The space is a plane (well, the project was a bit more complex, but it doesn’t matter here), whose points have integer coordinates ranging from 0 to MAX, where MAX is some large value. Any point may contain some object, represented by an integer and the goal was to compute a function depending on the objects inside the square.
Since the space is large, and the objects are rare, it is reasonable to organise them in a balanced tree (of some sort), to improve efficiency of the searching algorithm. So let’s assume that the objects are organised in a tree such that, for every node, its left children are “less” than the node, and the right children are “greater” than the node.
A not-so-obvious improvement (at least for students) in retrieving the objects in the square is as follows. First, we can order the objects by their coordinates: the point (x,y) is less then (u,v) when either x < u or x = u and y < v. This is just the good, old lexicographic ordering of pair of integers. Let’s assume the tree uses this ordering.

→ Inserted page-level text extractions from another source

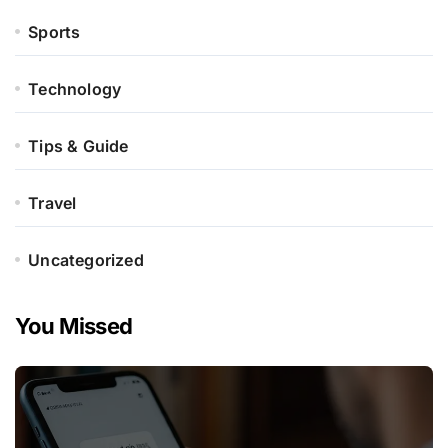
Sports
Technology
Tips & Guide
Travel
Uncategorized
You Missed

Then, calling (cx,cy) the center of the square and D the length of its edge, a point (x,y) lies in the square if and only if, (cx -D/2) < x < (cx + D/2) and (cy – D/2) < y < (cy + D/2). Thus, if a node (x,y) in the tree satisfies these two conditions, it lies inside the square.
But is it really needed to scan the whole tree? The answer is NO! In fact, if (x,y) is in the tree and it falls inside the square but its left child (lx,ly) is outside, then we automatically know that all the points in the left subtree of (lx,ly) are necessarily outside the square. Simmetrically, if the right child (rx,ry) of (x,y) lies outside the square then the right subtree of (rx,ry) lies outside the square.
So, we can cut off potentially large parts of the tree by a simple comparison. Doing it extensively individuates the “area” of the tree we have to consider, and reduces the part we have to scan.
Another part of the problem required to find the object which was closest to a given point.
Again, we can use the same “trick” as above. In fact, calling (px,py) the point, we can calculate the distance from (x,y), the root node of the tree. The distance is d = ((px -x)^2 + (py-y)^2)^(1/2).
Now, an object in (x’,y’) can be closer to (px,py) than (x,y) only if (x’,y’) lies in the square centred in (px,py) of edge 2d. Notice that a point in this square is not necessarily closer, but for sure a point outside the square is not!
So we can cut part of the tree when scanning for the closest object. By recursively applying the same idea, we can further restrict our search and test a limited number of candidates.
The lesson of this post is that balanced trees with a clever ordering, can save a lot of computational work when we need to scan an area, with no extra data structures devoted to the task.